Waiting.  You stare at the clock; the hands seem to move in slow motion.  We do a lot of waiting in our lifetimes, and there are periods in our lives when waiting seems to be the dominate feature of each day.  We wait in lines for tickets or to get through security at the airport.  We wait to be served in restaurants or for a train in the subway station.  We wait for calls or letters from loved ones, for acceptances to schools, or the results of medical tests,( as I did this past weekend), or for a loved one undergoing surgery.  We wait in doctors’ waiting rooms for an appointment scheduled an hour earlier, thumbing impatiently through outdated magazines and checking the clock a dozen times.

You will have to wait. Until it. Until …
Until the doctor enters the waiting room, and His expression betrays all, and you wish He’d take his God-damned hand off your shoulder.

(From:  “Waiting,” The Collected Poems of Robert Penn Warren, 1998)

We wait with hope; and sometimes, we wait with dread.  And many of us wait impatiently, unable to concentrate on much of anything but the waiting.

Some days will be rainy and you will sit waiting

And the letter you wait for won’t come,

And I will sit watching the sky tear off gray and gray

And the letter I wait for won’t come.

(From “Caboose Thoughts,” by Carl Sandburg, 1878 – 1967)

No amount of sighing and toe tapping diminishes the waiting.  It does little good to pace the hallway or sit at the table, foot twitching restlessly, willing something or someone to speed up.  As Robert Penn Warren is to have said, If something takes too long, something happens to you. You become all and only the thing you want and nothing else, for you have paid too much for it, too much in wanting and too much in waiting and too much in getting.”

Time—and events—move as they will.  Still we wait.  It’s difficult to focus on anything else, and yet, if impatience becomes our master, how much of the life around us might we fail to notice?

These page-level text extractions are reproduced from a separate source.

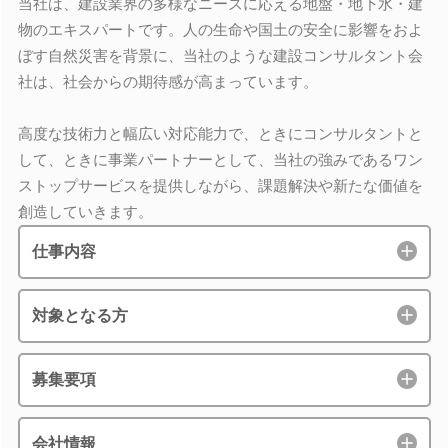
当社は、建設業界の多様なニーズに応える地盤・地下水・建
物のエキスパートです。人の生命や国土の安全に影響をおよ
ぼす自然災害を背景に、当社のような建設コンサルタント会
社は、社会からの期待感が高まっています。
高度な技術力と幅広い対応能力で、ときにコンサルタントと
して、ときに事業パートナーとして、当社の強みであるワン
ストップサービスを提供しながら、課題解決や新たな価値を
創造していきます。
仕事内容
対象となる方
募集要項
会社情報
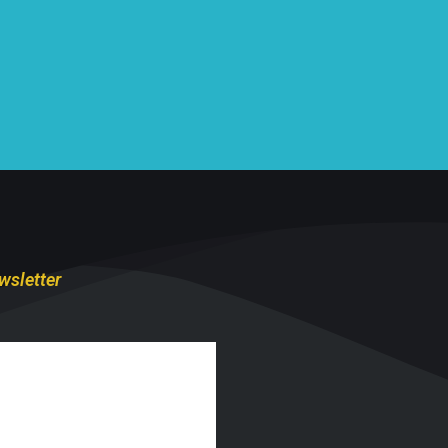
wsletter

I said to my soul, be still, and wait without hope

For hope would be hope for the wrong thing; wait without love

For love would be love of the wrong thing; there is yet faith

But the faith and the love and the hope are all in the waiting.

 

(From The Four Quartets, by T.S. Eliot, 1943)

The faith and the love and the hope are … in the waiting.  These words remind me to reconsider why life seems to make us wait.  I am still learning, despite my age, to accept what I cannot control, to let things unfold as they will–even if it’s as simple as waiting for the call from my eldest daughter to tell me her news…  And she did, an hour ago, entering the defense as a graduate student and exiting with her new title, “Dr.” as she left the university nearly three hours later.  She called a short time afterward with the good news, and it was worth the wait.

Writing Suggestion:

  • What are you waiting for now?
  • Do you remember a particular time when your life seemed to be consumed by waiting?
  • Write about waiting for news, good or bad.  What was the situation?  How did you feel waiting?  How did you feel once the wait was up?